Alimentation chez les Sans Domicile fixe

Publié le par Solidarité , Paix et Développement

La recherche de la nourriture

7Les SDF, nous l’avons dit, sauf cas exceptionnel, ne peuvent faire la cuisine faute de logement. C’est là la première différence entre leur alimentation actuelle et celle qui était la leur avant leur errance, lorsqu’ils vivaient en famille. Cette impossibilité de préparer et cuisiner des aliments les différencie des sous-prolétaires, des nouveaux pauvres, des ouvriers smicards ou des chômeurs. Chez les familles sous-prolétaires les plus pauvres, consommant des nourritures bon marché, l’accroissement de la pauvreté entraîne une diminution des quantités et même une raréfaction des repas.

8Au dernier degré de la misère, les SDF clochards, s’ils font deux heures de manche chaque jour pour s’acheter du vin (Gaboriau, 1994), se procurent de la nourriture de deux manières : l’achat d’aliments avec une partie de la recette de la manche, le recueil de restes alimentaires dans les sacs poubelle, en particulier ceux des restaurants ; ils « refusent » tout autre moyen de se procurer de la nourriture.

9À un moindre degré de misère, les SDF font la manche pendant de longues heures chaque jour, demandant des secours en argent aux passants, rarement à des organismes publics, pour acheter leur nourriture (pain, charcuterie, vin). Même certains de ceux qui fréquentent les cantines et les soupes populaires sont aussi amenés à s’acheter des aliments en faisant la manche ou grâce à l’argent gagné en faisant un petit boulot.

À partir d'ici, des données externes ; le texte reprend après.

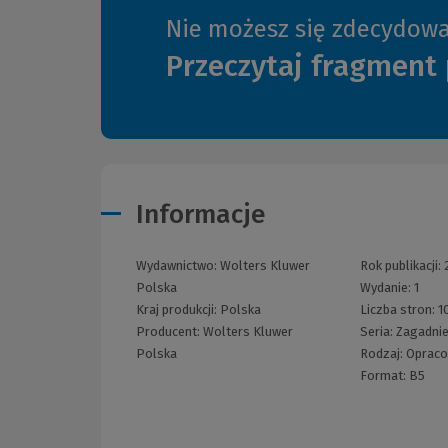
Nie możesz się zdecydow
Przeczytaj fragment 
Informacje
Wydawnictwo:
Wolters Kluwer
Rok publikacji:
Polska
Wydanie:
1
Kraj produkcji: Polska
Liczba stron:
1
Producent:
Wolters Kluwer
Seria:
Zagadni
Polska
Rodzaj:
Opraco
Format:
B5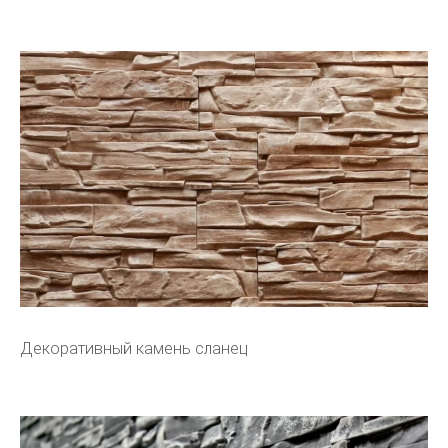
Декоративный камень сланец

10S’ils ne font pas la manche et s’ils ne disposent pas d’un petit boulot, les SDF recherchent des lieux où ils pourront se procurer de la nourriture. La liste de ces lieux, sur lesquels nous reviendrons, ne leur est pas fournie par un annuaire (il existe pourtant, mais n’est pas diffusé), mais par le bouche à oreille. Ainsi parviennent-ils à se faire nourrir dans ces cantines et soupes populaires que les services publics et des associations caritatives font fonctionner.

11Au moment de leur fondation, les Restaurants du Coeur distribuaient seulement de la nourriture non apprêtée, en particulier de la viande et des légumes crus. Ces aliments étaient donc interdits de fait aux SDF qui n’avaient aucun moyen de les cuisiner. Aujourd’hui, les Restaurants du Coeur ont compris leur erreur qui excluait les SDF et leur proposent des repas tous prêts.

12Les SDF qui viennent à Emmaüs sont nourris en contrepartie d’une participation au travail de recueil, de tri et de présentation des objets et meubles que la communauté Emmaüs se charge d’aller chercher chez les particuliers. Dans les centres d’hébergement ils doivent rechercher du travail à l’extérieur.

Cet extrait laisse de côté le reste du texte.